CREATE TABLE house_features (
   pkid serial primary key,
   house_pkid integer NOT NULL,
   feature_name varchar(255) NOT NULL,
   feature_value varchar(255)
);
CREATE INDEX ON house_features (feature_name, feature_value);
ALTER TABLE house_features ADD CONSTRAINT features_fk FOREIGN KEY (house_pkid) REFERENCES houses (pkid) ON DELETE CASCADE;

In average, each house record will have 10-20 records in the house_features table.

So far, this seems a simple efficient model : I can add as many different features, controlling the possible values of feature_name and feature_value in the upper layers (the applicative layer and/or the GUI). I don't have to alter the database each time the application evolves and I need a new type of feature.

For the example, let's say I have the following features :

  • feature_name : 'rooftype' with possible feature_value : 'flat' or 'inclined'
  • feature_name : 'wallcolors' with possible feature_value : 'white', 'beige', 'blue', 'green', etc.. (15 different possible values)
  • feature_name : 'has_basement' with possible feature_value : 'True' or 'False'.
  • feature_name : 'number_of_doors' with possible feature_value any integer coded as a string (so '0', '1', '2', …).
  • feature_name : 'floor_surface' with possible feature_value any given float coded as a string (e.g.: '155.2')
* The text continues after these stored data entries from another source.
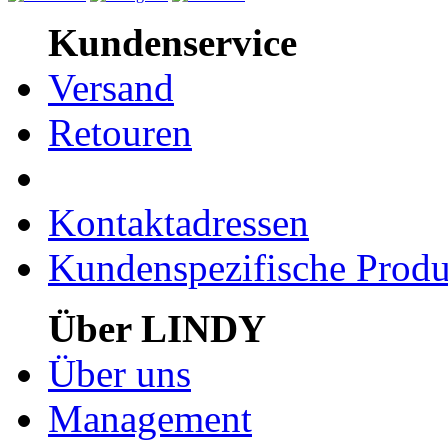
Kundenservice
Versand
Retouren
Kontaktadressen
Kundenspezifische Produ
Über LINDY
Über uns
Management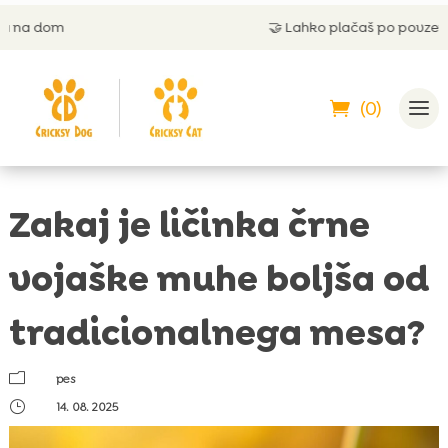
🤝
Lahko plačaš po povzetju
(0)
Zakaj je ličinka črne
vojaške muhe boljša od
tradicionalnega mesa?
m
pes
}
14. 08. 2025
Obviously, storing booleans, integers and floats as strings is not very efficient and this is also something I will need to take care of. I was thinking of having a separate house_features_XXX table for each XXX type (string, boolean, float, integer).
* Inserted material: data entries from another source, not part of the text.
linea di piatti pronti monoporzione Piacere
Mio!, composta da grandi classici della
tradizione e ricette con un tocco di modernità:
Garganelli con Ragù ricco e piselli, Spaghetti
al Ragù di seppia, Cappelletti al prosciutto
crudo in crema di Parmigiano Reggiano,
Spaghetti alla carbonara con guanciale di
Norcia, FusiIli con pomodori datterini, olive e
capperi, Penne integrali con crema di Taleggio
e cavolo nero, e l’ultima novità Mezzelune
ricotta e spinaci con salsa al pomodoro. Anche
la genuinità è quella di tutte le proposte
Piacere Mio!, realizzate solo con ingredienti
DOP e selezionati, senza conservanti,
But that is not even my problem.

My problem is : how do I search for houses that have certain features ?

For the example, let's say I want to search the houses with a basement, white walls and an inclined rooftype.
I could dynamically create in the application layer a query like :

SELECT sq1.* FROM 
( SELECT house_pkid FROM house_features WHERE feature_name = 'has_basement' AND feature_value = 'True' ) AS sq1
JOIN
( SELECT house_pkid FROM house_features WHERE feature_name = 'wallcolors' AND feature_value = 'white' ) AS sq2
ON sq1.house_pkid = sq2.house_pkid
JOIN
( SELECT house_pkid FROM house_features WHERE feature_name = 'rooftype' AND feature_value = 'inclined' ) AS sq3
ON sq1.house_pkid = sq3.house_pkid
;

But that seems not so efficient, especially considering that there may be several dozens of conditions on house_features.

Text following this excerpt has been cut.